*PROBLEM:* In this data, count the lines in which "driva" appears and give only that number.
'''
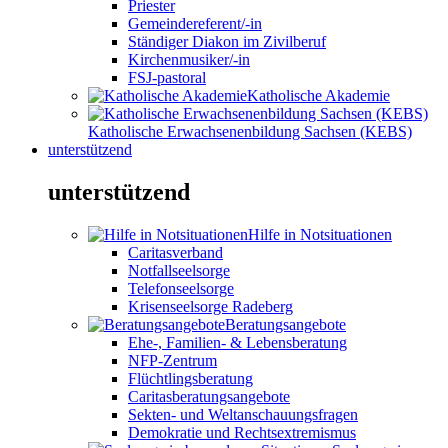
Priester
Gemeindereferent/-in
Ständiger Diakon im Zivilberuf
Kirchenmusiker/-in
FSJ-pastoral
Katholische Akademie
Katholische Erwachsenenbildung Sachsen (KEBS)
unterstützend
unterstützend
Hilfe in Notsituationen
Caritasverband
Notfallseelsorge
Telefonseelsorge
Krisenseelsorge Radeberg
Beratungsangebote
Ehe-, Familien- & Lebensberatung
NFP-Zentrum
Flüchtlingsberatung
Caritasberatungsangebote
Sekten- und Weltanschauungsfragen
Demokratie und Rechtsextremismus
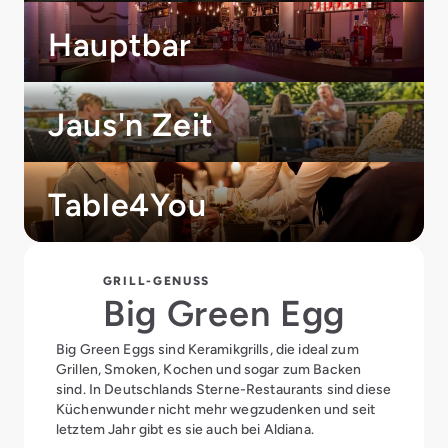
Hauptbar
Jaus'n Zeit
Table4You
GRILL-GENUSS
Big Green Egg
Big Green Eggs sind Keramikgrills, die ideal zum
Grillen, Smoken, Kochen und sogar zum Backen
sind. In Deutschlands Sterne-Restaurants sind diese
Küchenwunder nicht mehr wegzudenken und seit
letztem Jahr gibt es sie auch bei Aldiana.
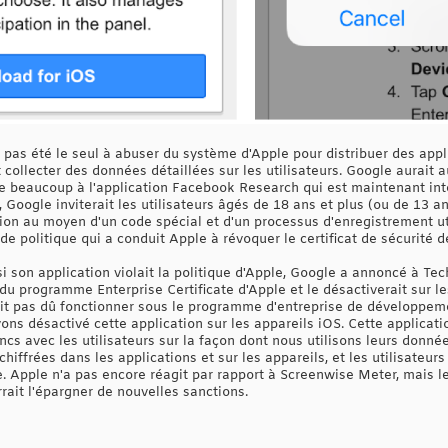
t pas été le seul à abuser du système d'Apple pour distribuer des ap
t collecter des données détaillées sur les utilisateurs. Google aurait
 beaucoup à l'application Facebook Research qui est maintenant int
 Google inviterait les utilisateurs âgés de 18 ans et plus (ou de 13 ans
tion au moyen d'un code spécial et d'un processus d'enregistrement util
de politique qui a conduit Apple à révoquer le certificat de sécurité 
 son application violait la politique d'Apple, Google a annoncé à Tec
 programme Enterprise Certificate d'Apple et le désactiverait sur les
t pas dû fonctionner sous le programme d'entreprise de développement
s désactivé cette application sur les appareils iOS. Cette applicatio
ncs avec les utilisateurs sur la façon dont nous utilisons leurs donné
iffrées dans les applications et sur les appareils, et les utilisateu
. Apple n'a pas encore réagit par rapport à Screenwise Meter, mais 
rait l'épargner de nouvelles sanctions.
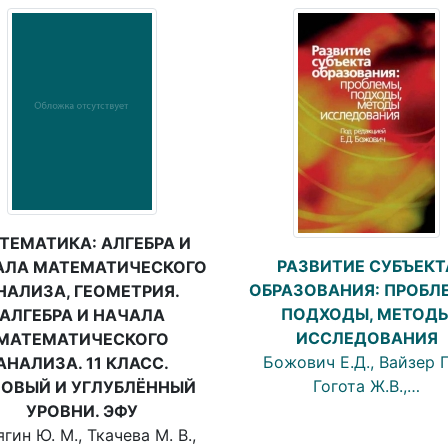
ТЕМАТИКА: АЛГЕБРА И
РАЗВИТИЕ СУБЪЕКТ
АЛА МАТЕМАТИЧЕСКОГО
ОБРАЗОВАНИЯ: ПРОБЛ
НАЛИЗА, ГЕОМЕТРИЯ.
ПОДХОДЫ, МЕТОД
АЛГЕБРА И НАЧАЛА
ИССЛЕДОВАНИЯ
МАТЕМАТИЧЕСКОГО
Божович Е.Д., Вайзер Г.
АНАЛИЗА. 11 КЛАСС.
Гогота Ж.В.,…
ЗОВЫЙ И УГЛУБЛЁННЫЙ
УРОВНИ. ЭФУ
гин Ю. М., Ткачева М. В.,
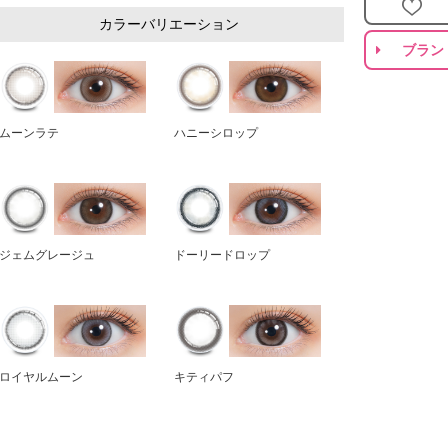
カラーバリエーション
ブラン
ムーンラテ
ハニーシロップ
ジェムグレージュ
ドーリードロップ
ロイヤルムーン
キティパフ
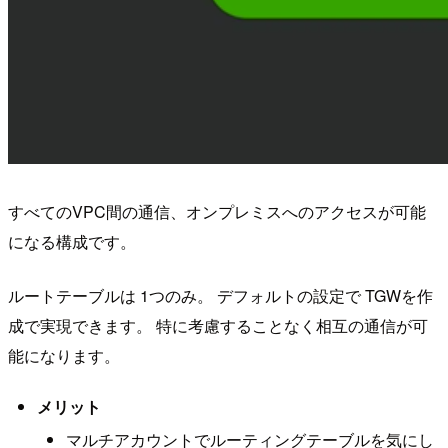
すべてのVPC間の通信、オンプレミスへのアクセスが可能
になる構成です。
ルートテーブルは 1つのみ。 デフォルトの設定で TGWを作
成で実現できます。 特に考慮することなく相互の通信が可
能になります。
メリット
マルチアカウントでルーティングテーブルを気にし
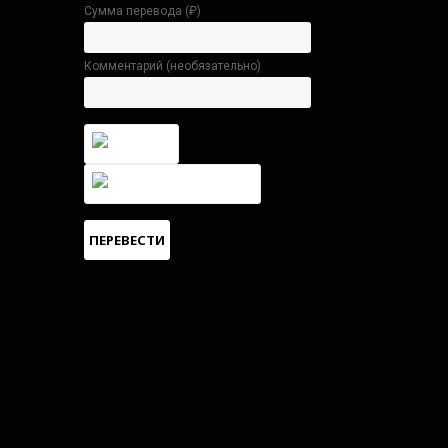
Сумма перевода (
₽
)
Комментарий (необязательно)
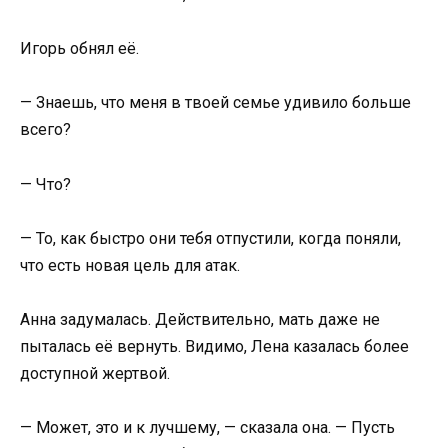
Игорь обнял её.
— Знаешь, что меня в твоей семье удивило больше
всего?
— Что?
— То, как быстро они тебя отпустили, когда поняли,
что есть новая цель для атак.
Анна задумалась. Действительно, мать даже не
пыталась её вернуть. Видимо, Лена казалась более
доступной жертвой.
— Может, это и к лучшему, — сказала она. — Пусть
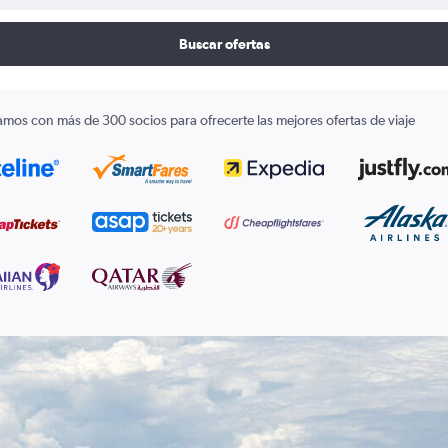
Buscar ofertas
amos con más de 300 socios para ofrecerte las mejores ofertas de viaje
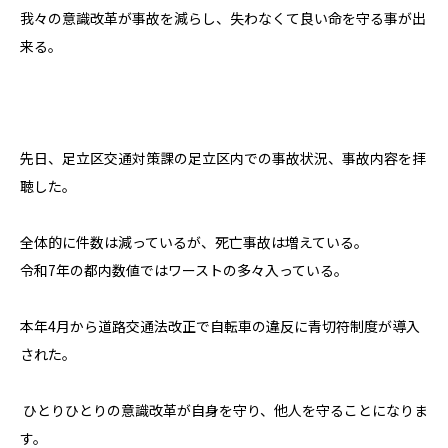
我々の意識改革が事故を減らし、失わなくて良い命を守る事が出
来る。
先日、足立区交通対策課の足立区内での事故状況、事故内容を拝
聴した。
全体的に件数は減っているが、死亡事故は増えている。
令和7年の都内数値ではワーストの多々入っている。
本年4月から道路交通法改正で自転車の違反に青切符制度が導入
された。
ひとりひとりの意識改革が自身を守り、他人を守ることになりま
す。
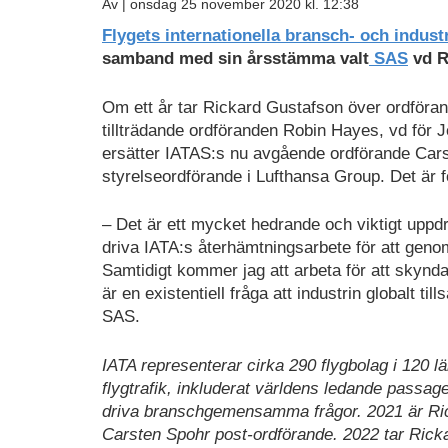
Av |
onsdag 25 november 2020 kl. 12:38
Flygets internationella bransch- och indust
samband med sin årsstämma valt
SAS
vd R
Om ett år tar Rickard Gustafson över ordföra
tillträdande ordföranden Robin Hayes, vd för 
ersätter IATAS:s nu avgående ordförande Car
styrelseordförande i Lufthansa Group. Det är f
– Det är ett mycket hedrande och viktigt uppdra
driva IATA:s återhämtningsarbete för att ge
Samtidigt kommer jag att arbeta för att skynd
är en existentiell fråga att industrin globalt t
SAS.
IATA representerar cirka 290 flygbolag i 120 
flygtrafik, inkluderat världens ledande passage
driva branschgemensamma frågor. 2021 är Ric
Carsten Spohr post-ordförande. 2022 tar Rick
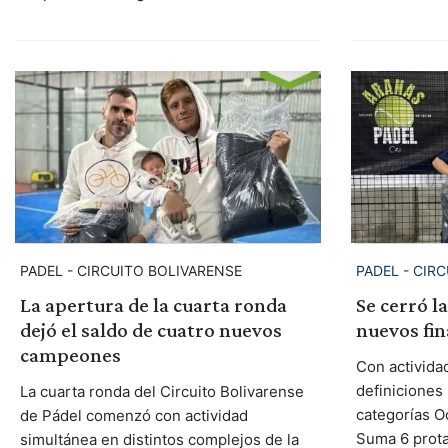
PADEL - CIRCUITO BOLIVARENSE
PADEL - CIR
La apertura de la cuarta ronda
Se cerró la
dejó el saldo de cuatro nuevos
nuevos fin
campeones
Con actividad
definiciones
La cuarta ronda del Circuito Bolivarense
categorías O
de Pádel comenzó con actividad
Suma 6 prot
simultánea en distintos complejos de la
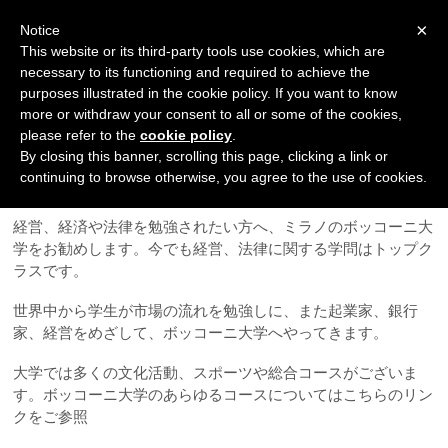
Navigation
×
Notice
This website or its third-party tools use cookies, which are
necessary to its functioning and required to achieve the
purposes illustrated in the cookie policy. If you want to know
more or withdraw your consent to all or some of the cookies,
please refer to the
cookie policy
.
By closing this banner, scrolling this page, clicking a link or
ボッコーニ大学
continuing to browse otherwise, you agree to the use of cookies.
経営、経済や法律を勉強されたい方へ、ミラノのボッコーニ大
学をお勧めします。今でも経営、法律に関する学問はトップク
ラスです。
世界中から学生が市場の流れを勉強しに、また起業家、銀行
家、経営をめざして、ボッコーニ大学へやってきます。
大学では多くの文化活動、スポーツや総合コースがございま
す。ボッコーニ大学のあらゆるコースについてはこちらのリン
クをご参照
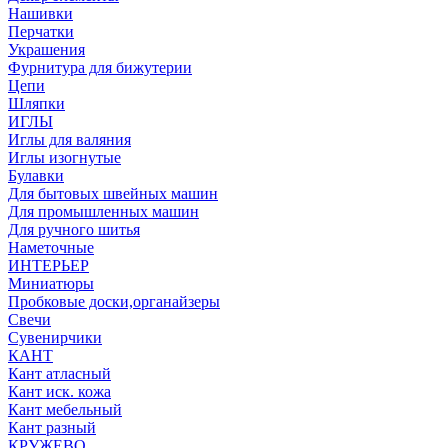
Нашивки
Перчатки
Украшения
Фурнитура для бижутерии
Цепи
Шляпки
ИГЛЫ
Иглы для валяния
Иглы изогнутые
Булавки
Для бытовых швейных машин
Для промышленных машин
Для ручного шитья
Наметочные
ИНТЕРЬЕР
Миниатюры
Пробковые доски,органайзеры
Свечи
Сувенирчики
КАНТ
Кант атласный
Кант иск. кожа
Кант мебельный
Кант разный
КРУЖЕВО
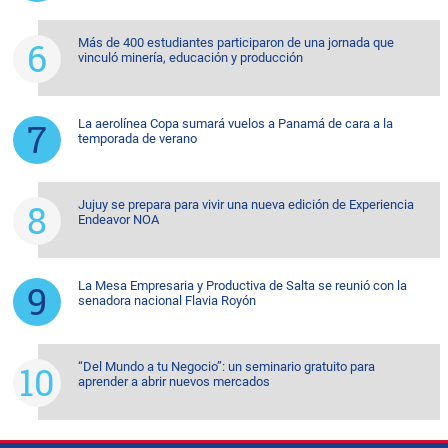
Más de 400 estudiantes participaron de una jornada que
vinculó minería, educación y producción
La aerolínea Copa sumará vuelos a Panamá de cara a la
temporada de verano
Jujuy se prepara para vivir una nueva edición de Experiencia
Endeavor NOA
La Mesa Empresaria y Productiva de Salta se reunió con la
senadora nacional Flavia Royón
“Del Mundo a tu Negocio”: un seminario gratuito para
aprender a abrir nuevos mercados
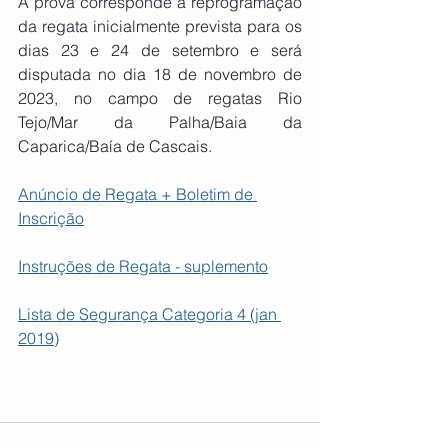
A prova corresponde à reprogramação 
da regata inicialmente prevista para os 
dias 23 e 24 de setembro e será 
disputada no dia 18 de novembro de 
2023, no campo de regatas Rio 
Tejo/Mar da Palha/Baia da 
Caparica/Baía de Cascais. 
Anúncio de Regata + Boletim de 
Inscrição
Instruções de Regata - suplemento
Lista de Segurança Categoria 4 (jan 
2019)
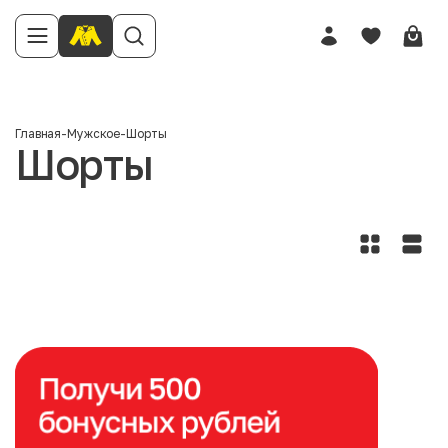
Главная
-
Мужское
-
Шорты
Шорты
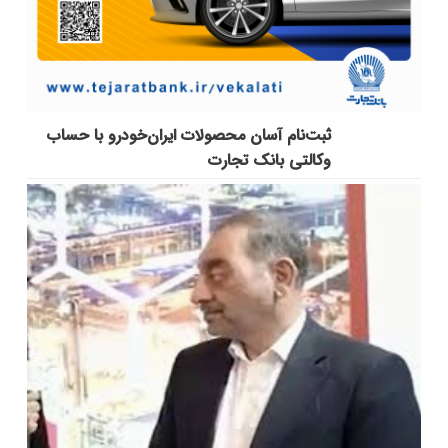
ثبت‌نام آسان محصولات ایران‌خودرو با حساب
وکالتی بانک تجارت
'''
*TASK ANSWER:* 2